In today's data-driven landscape, the correctness of data is crucial. But not all data quality issues are created equal. Let's look at "loud" and "silent" data quality issues, understanding their nuances and impact on data observability and quality.
Loud data quality issues: a roar impossible to ignore
Picture this: tables with vast amounts of missing data, glaring inconsistencies, or tables that haven't been updated in months. These are the loud data quality issues that happens to all data in a data asset, making the issues relatively easy to spot, and therefore chances that they will be resolved are quite high.
Consider these examples:
- A broken pipeline causing a significant drop in data volumes
- An error in a dbt model causing Null values in a whole column
- A schema change resulting in downstream broken data products
- A broken pipeline causing a data table to no longer update
Resolving such issues is important, and here's where many data observability and quality tools shine. They target and fix these loud data quality issues. Often, they do this by focusing on metadata level checks, like freshness, volume and schema validation. These tests are done on the entire data table as a whole. We refer to this as “shallow data observability” or “shallow data validation”. This is because it doesn’t go deep enough in terms of segmenting the data into sub-segments, and because the types of validations isn’t advanced enough to uncover silent data quality issues.
The sneaky nature of "silent" data quality issues
Unlike their loud counterparts, "silent" data quality issues operate incognito, often staying—you guessed it—silent. These subtle issues might appear harmless, but can result in significant errors in operational decisions if the data used to inform those decisions contains silent data issues. With silent data quality issues, the downside can be multiplied, because errors might exist in the data for a long time without being noticed.

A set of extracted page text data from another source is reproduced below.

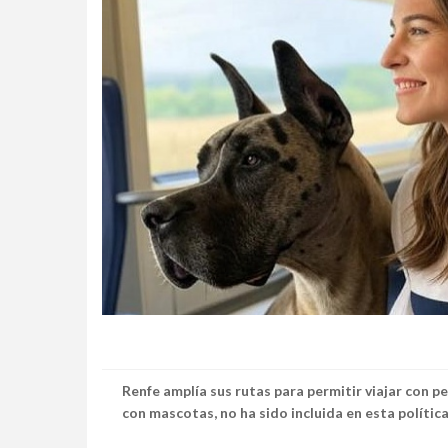
Renfe amplía sus rutas para permitir viajar con pe
con mascotas, no ha sido incluida en esta política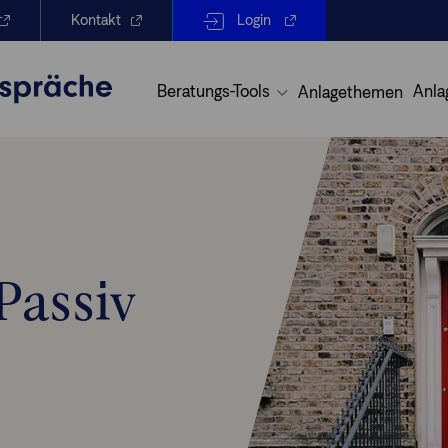
Kontakt
Login
Beratungs-Tools
Anla
Anlagethemen
Passiv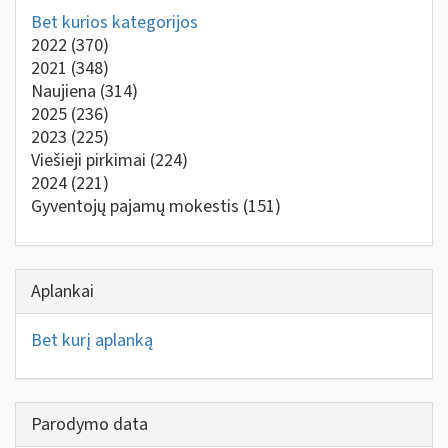
Bet kurios kategorijos
2022
(370)
2021
(348)
Naujiena
(314)
2025
(236)
2023
(225)
Viešieji pirkimai
(224)
2024
(221)
Gyventojų pajamų mokestis
(151)
Aplankai
Bet kurį aplanką
Parodymo data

But what’s worse is that silent data quality issues run the risk of damaging data trust within an organization. Data consumers that use data on a regular basis might be horrified to find out that weeks or months of decisions have been based on incorrect data. Aside from having negative business consequences, it also erodes trust and causes lower data adoption in the longer term.
Let’s have a look at some examples of silent data quality issues. Consider the following:
- A table collects website data consolidated from multiple markets. The website data collection from one of the smaller markets has gone down, resulting in no data being collected from that market. This goes undetected since the table as a whole is still receiving data of reasonable volume. Shallow data validation that looks at volume and freshness on the whole table will not notice these silent issues.
- A bug in a dbt model causes a currency error in only a subset of the data from the German market. Since the German market only accounts for 5% of the total data volume in this case, the data error is not noticeable in the averages on the whole table.
- A company is using customer data to generate personalized discount offers based on machine learning. Over time, the distribution of the customer data starts to drift, which causes the models to become less accurate. Shallow data quality checks will not be able to look at the nuances of the data distribution in this manner.
In summary, data validation aimed at identifying loud data quality issues will not catch any of these silent data quality issues. The silent data quality issues are affecting subsets of the data whereas the loud data quality issues check the data on an overall and aggregated level.
Worth noting is also, that if your company is relying on data for business critical decisions and operations, the need to know about silent data quality issues is much higher than if the data isn’t critical for your business. Data observability that can successfully identify silent data quality issues is referred to as “deep data observability.”
Why does it matter?
Differentiating between silent and loud data quality issues becomes important when selecting the right tooling. "Loud" data quality issues are easily noticeable due to their nature and can be caught relatively easily with custom-built solutions or open-source tools like Great Expectations. On the contrary, the detection of "silent" data quality issues requires more sophisticated methods and tooling to identify.
OfferFit—a lifecycle marketing platform—is an example of a company that successfully made a transition away from Great Expectations to Validio to handle not only “loud” data quality issues, but also “silent” ones. As OfferFit experienced, effective insurance against “silent” data quality issues requires a different level of automation and sophistication. Let’s have a look at what this means in practice for deep data observability that can catch silent data quality issues.
State-of-the-art algorithms
Real data changes over time. Deep data observability is able to identify patterns in the data, including seasonality patterns, and warn data teams if something out of the ordinary happens. Deep data observability is using dynamic thresholds to understand what data is expected and what is an anomaly.